ちょっと考えてみただけで、日本人が拾った財布を警察に届け出る割合が高い(警察の発表では90%以上)理由がたくさん挙げられる。これらの理由が複合した結果、財布が持ち主に戻る割合が高くなったのだろう。倫理的に日本人が中国人より優れているわけではないと思う。現に話をした知人も、自分も日本に住んでいるから、拾った財布は警察に届けると言っていた。日本人も中国人も、同じ霊長目ヒト科ヒト属ヒトである。種が異なっているわけではない。環境と教育の差があるだけだ。
さて本作品はルーマニア映画である。ルーマニアの政治と医療が日本以上に崩壊していることを知って、まず驚いた。しかしルーマニア人が日本人よりも道徳的に劣っているとは思わない。小心者の日本人も、赤信号をみんなで渡るのは平気である。選挙にしてもアベシンゾウや石原慎太郎が勝ち続けた。根っこから腐敗しているのは日本も同じだ。

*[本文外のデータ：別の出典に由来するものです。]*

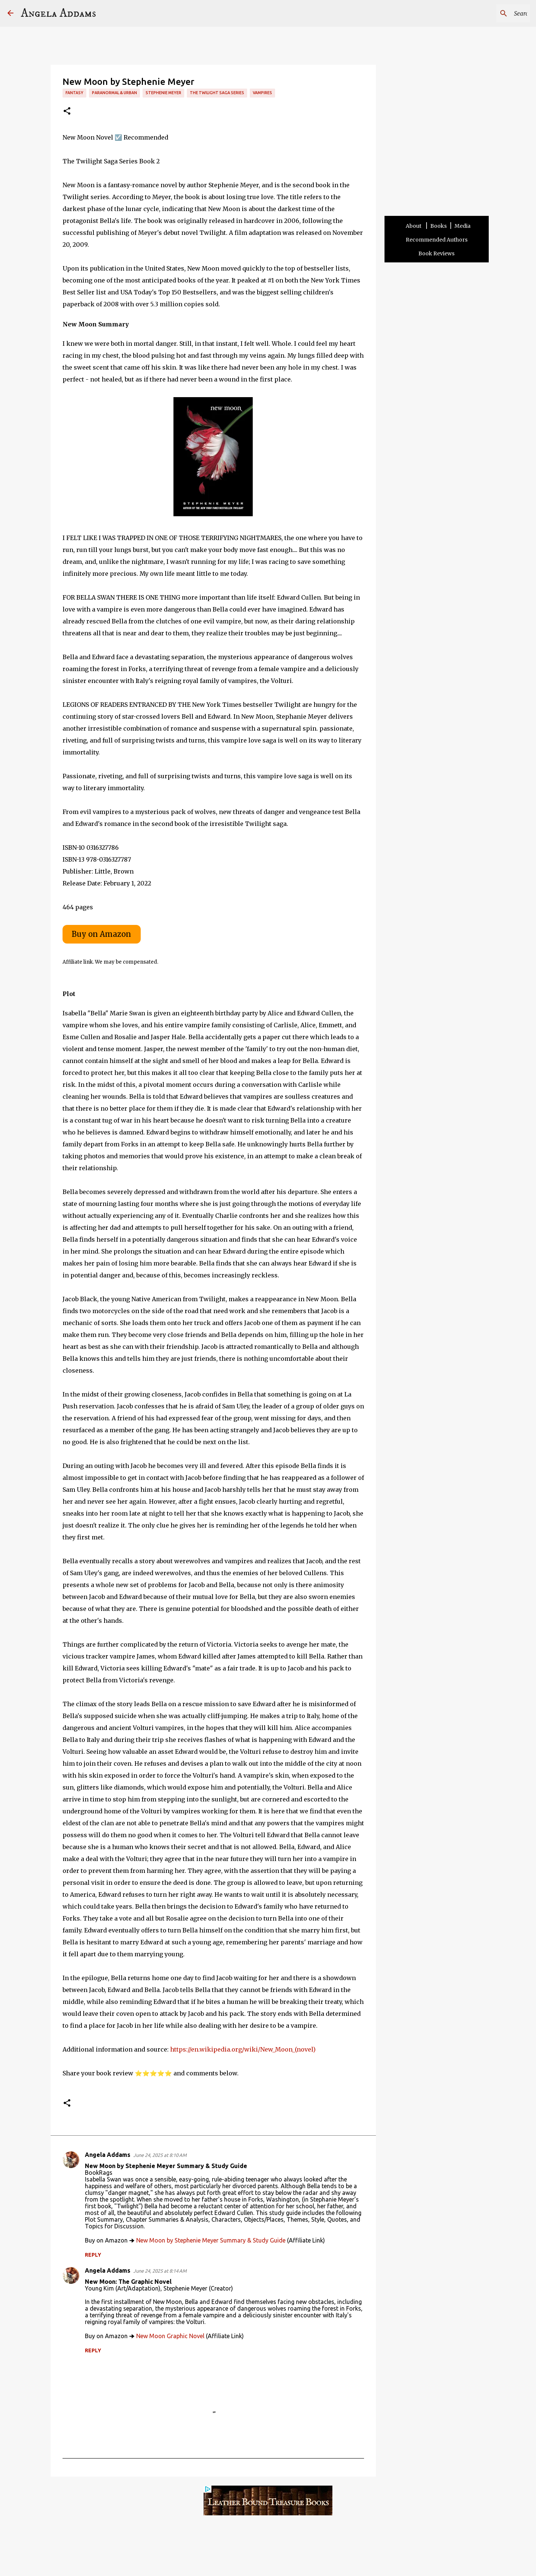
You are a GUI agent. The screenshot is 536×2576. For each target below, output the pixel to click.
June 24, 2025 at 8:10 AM (159, 2155)
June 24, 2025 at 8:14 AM (159, 2270)
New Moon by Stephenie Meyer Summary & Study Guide (210, 2240)
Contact (261, 2553)
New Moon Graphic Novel (170, 2336)
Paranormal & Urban (114, 92)
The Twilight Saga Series (217, 92)
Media (462, 226)
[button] (67, 111)
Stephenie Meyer (163, 92)
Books (438, 226)
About (414, 226)
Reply (93, 2255)
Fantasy (74, 92)
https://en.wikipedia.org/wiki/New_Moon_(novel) (243, 2049)
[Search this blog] (491, 13)
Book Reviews (436, 253)
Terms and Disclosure (224, 2553)
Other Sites (323, 2553)
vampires (262, 92)
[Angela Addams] (10, 14)
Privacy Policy (290, 2553)
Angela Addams (58, 13)
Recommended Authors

ただ、このような映画を製作する映画監督がいて、それをきちんと評価する人がいて、世界で上映するシステムがあることに救われる。そして作品に登場したような正義漢の保険大臣がいたことにも救われる。同じような正義の政治家は日本にもいるはずだ。
いまは単館での上映だが、こういう作品が多く作られて、シネコンで上映されるようになれば世界も変わるかもしれない。そうなればこういう作品も不必要になるかもしれないが、赤信号をみんなで渡りたがる人たちを根絶することはできないだろう。戦争映画がいつまでも製作され続けているように、こういう作品が不要になる時代は多分来ない。
それでも善意の政治家や役人たちが選ばれれば、社会システムと教育環境を改善していくことはできる。人類は少しずつではあるが、利己主義から脱して寛容さを獲得し、自由で平和な世の中を実現する方向に進めるかもしれない。
いまは単館での上映だが、こういう作品が多く作られて、シネコンで上映されるようになれば世界も変わるかもしれない。
に、同意します。
でも私は日本人がお財布を届ける理由を全てひっくるめて、そういう世の中で良かったと思います。